A person who is not a party to these Terms shall not have any rights whether under the Contracts (Rights of Third Parties) Act 1999 or otherwise.
The Licensor shall:
(a) comply with all applicable laws, statutes, regulations and codes relating to anti-bribery and anti-corruption, including the Bribery Act 2010 (“Act”);
(b) not do anything which would constitute an offence or which would cause the Licensee to commit an offence under the Act;
(c) have and shall maintain in place throughout the term of these Terms its own policies and procedures (copies of which will be made available to the Licensee upon request), including adequate procedures to ensure compliance with the Act as informed by the principles outlined in the guidance to the Act, and will enforce them where appropriate;
(d) promptly report to the Licensee any request or demand for any undue financial or other advantage of any kind received by the Licensor in connection with the performance of these Terms; and
(e) procure that all associated persons (as defined in the Act) of the Licensor will comply with clauses 18.10(a) to (c). A breach of this clause 18.10 by the Licensor shall constitute a material breach entitling the Licensee to terminate these Terms immediately on written notice.
These Terms sets out all of the terms that have been agreed between the parties in relation to the subjects covered by it and no other terms shall be applicable between the parties in relation to such subjects, including without limitation, any terms set out on any purchase orders that have been issued by the Licensee. Provided always that nothing in this clause 18.11 will operate to limit or exclude any liability for fraud or fraudulent misrepresentation, no other representations or terms shall apply or form part of these Terms. Each party acknowledges that it has not been influenced to enter these Terms by and shall have no right or remedy (other than for breach of contract) in respect of, anything the other party has said or done or committed to do, except as expressly recorded in these Terms.
These Terms are governed by English law. The parties submit to the exclusive jurisdiction of the English courts in relation to any dispute or difference between the parties arising out of or in connection with these Terms, its interpretation or subject-matter, but the Licensor is also entitled to apply to any court worldwide for injunctive or other remedies in order to protect or enforce its Intellectual Property Rights and/or Confidential Information.
1. Scope of Support Services
The Licensor shall provide the following Support Services for the Software in accordance with these Terms:
(a) corrective maintenance as described in paragraph 2; and
(b) a software updating service as described in paragraph 3.
The Support Services will be provided in English.

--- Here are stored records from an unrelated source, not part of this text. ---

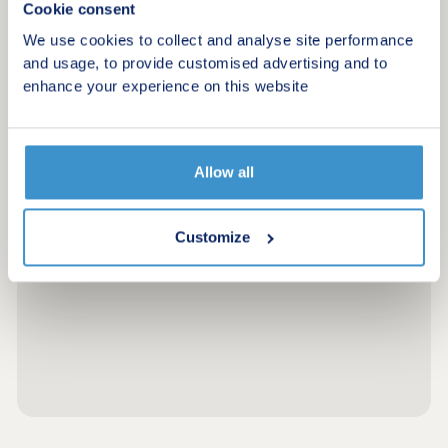
Cookie consent
We use cookies to collect and analyse site performance
and usage, to provide customised advertising and to
enhance your experience on this website
Allow all
Customize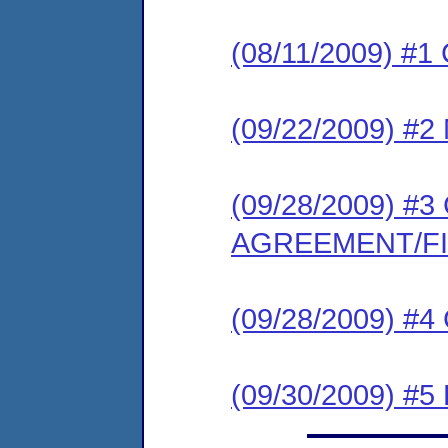
(08/11/2009) #
(09/22/2009) 
(09/28/2009) 
AGREEMENT/F
(09/28/2009) #
(09/30/2009) 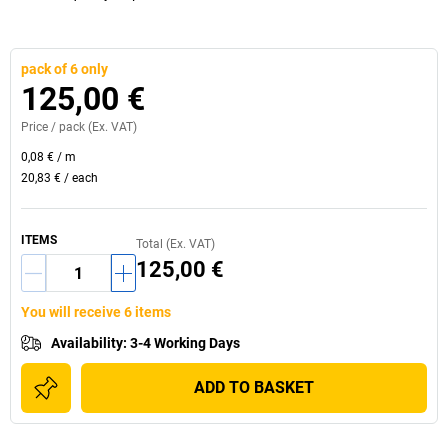
pack of 6 only
125,00 €
Price /
pack
(Ex. VAT)
0,08 €
/
m
20,83 €
/
each
ITEMS
Total (Ex. VAT)
125,00 €
You will receive 6 items
Availability
:
3-4 Working Days
ADD TO BASKET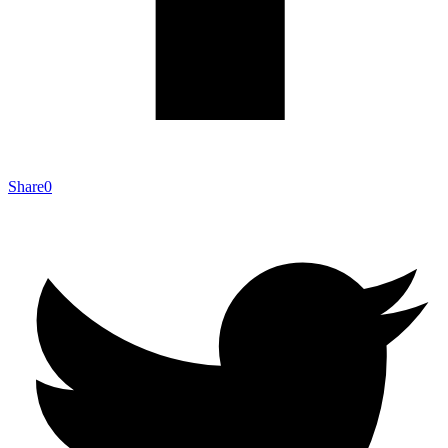
Share
0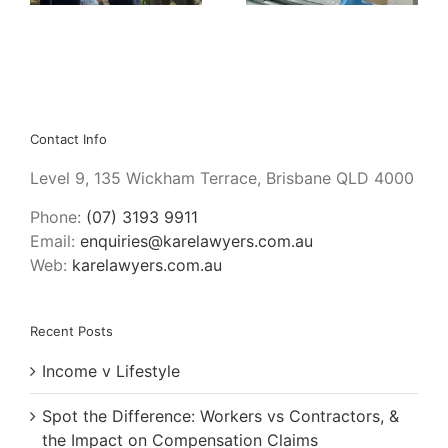
Contact Info
Level 9, 135 Wickham Terrace, Brisbane QLD 4000
Phone:
(07) 3193 9911
Email:
enquiries@karelawyers.com.au
Web:
karelawyers.com.au
Recent Posts
Income v Lifestyle
Spot the Difference: Workers vs Contractors, &
the Impact on Compensation Claims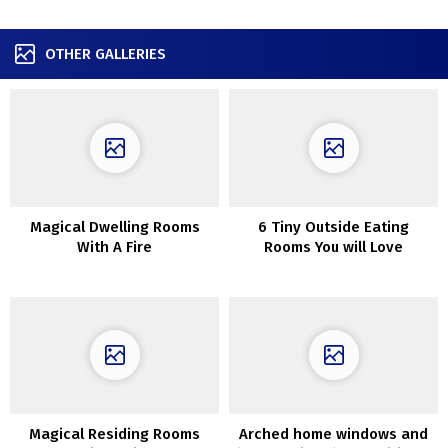
OTHER GALLERIES
Magical Dwelling Rooms
6 Tiny Outside Eating
With A Fire
Rooms You will Love
Magical Residing Rooms
Arched home windows and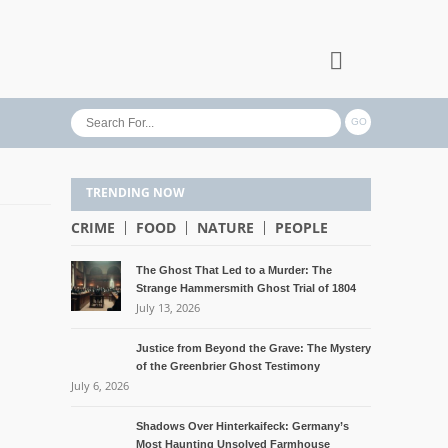
TRENDING NOW
CRIME
FOOD
NATURE
PEOPLE
The Ghost That Led to a Murder: The
Strange Hammersmith Ghost Trial of 1804
July 13, 2026
Justice from Beyond the Grave: The Mystery
of the Greenbrier Ghost Testimony
July 6, 2026
Shadows Over Hinterkaifeck: Germany’s
Most Haunting Unsolved Farmhouse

Notwithstanding anything else in these Terms, the Licensor shall not be obliged to provide Support Services:
(a) in relation to any Bug to the extent that it is caused by the Licensee’s misuse, misconfiguration, alteration or damage to the Software; the Licensee’s failure to install an Update; or use of the Software in breach of these Terms;
(b) on any public holiday day in the UK; and
2. Corrective maintenance
(a) Upon receipt of a Support Request, the Licensor shall use its reasonable endeavours to commence corrective maintenance or otherwise resolve the Support Request by the end of the following Business Day.
(b) Notwithstanding anything else in the Support Schedule, the Licensor shall only be required to resolve Support Requests which relate to the current release of the Software.
3. Software updating service
The Licensor shall promptly make available to the Licensee Developers, as part of the Support Services, all Updates issued generally by the Licensor to its customers or to users of the Software.
The Licensor shall promptly notify the Licensee Developers of all revisions, additions or updates to all Documentation which may be necessary as a result of the provision of any Update to enable proper use to be made of the Software by the Licensee Developers.